(ASSIGNMENT): For this exercise, write out only the lines of the entries below from the one with "Enten du foret" up to and including the one with "产权和商标战略实施工作领导小组办公室发布2025年江", exactly as they are. Pictures stay out.

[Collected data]

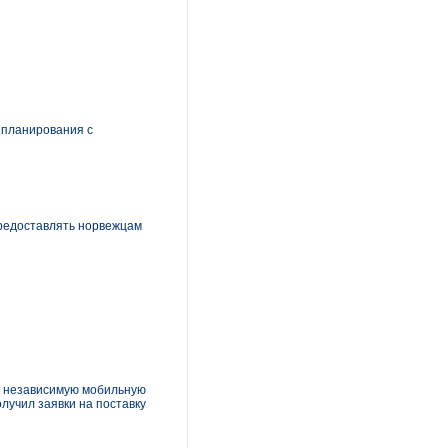
 планирования с
предоставлять норвежцам
 – независимую мобильную
лучил заявки на поставку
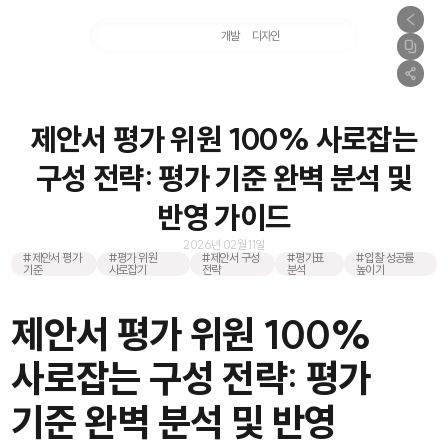
마케팅
개발
디자인
촬영
제안서 평가 위원 100% 사로잡는
구성 전략: 평가 기준 완벽 분석 및
반영 가이드
2026년 02월 11일
#제안서 평가
#평가 위원
#제안서 구성
#평가표
#입찰 성공률
기준
사로잡기
전략
분석
높이기
제안서 평가 위원 100%
사로잡는 구성 전략: 평가
기준 완벽 분석 및 반영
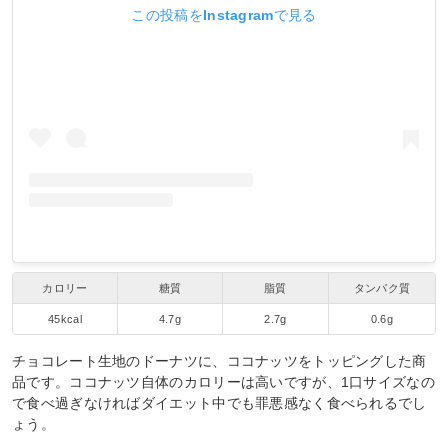
この投稿をInstagramで見る
カロリー
糖質
脂質
タンパク質
45kcal
4.7g
2.7g
0.6g
チョコレート生地のドーナツに、ココナッツをトッピングした商
品です。ココナッツ自体のカロリーは高いですが、1口サイズなの
で食べ過ぎなければダイエット中でも罪悪感なく食べられるでし
ょう。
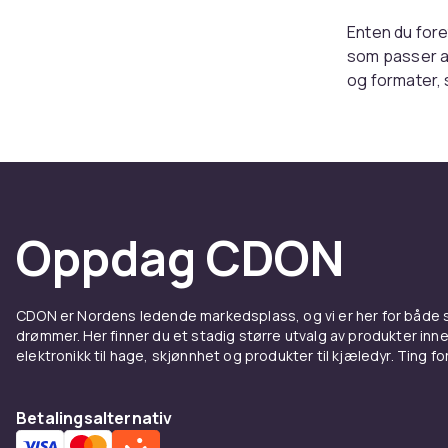
Enten du foret
som passer al
og formater, s
arbeidsflyt.
Planle
tidsst
Oppdag CDON
For de som tr
deg mulighete
ekstra plass 
CDON er Nordens ledende markedsplass, og vi er her for både
dine – alt på 
drømmer. Her finner du et stadig større utvalg av produkter inne
over tiden din
elektronikk til hage, skjønnhet og produkter til kjæledyr. Ting for 
Årlige
Betalingsalternativ
Kalendere er 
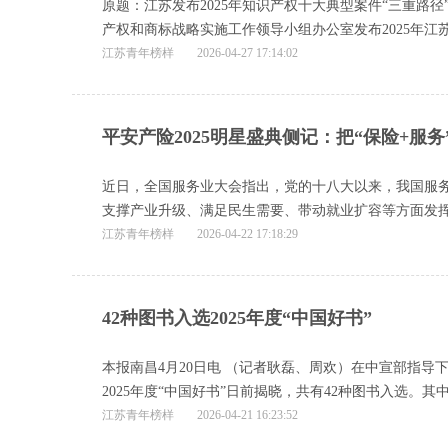
原题：江苏发布2025年知识产权十大典型案件“三重路
产权和商标战略实施工作领导小组办公室发布2025年江
江苏青年榜样
2026-04-27 17:14:02
平安产险2025明星盛典侧记：把“保险+服
近日，全国服务业大会指出，党的十八大以来，我国服
支撑产业升级、满足民生需要、带动就业扩容等方面发
江苏青年榜样
2026-04-22 17:18:29
42种图书入选2025年度“中国好书”
本报南昌4月20日电 （记者耿磊、周欢）在中宣部指导
2025年度“中国好书”日前揭晓，共有42种图书入选。其
江苏青年榜样
2026-04-21 16:23:52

(RESPONSE TO THE TASK):
Enten du foret
som passer al
og formater, s
arbeidsflyt.
Planle
tidsst
Oppdag CDON
For de som tr
deg mulighete
ekstra plass 
CDON er Nordens ledende markedsplass, og vi er her for både
dine – alt på 
drømmer. Her finner du et stadig større utvalg av produkter inne
over tiden din
elektronikk til hage, skjønnhet og produkter til kjæledyr. Ting for 
Årlige
Betalingsalternativ
Kalendere er 
原题：江苏发布2025年知识产权十大典型案件“三重路
产权和商标战略实施工作领导小组办公室发布2025年江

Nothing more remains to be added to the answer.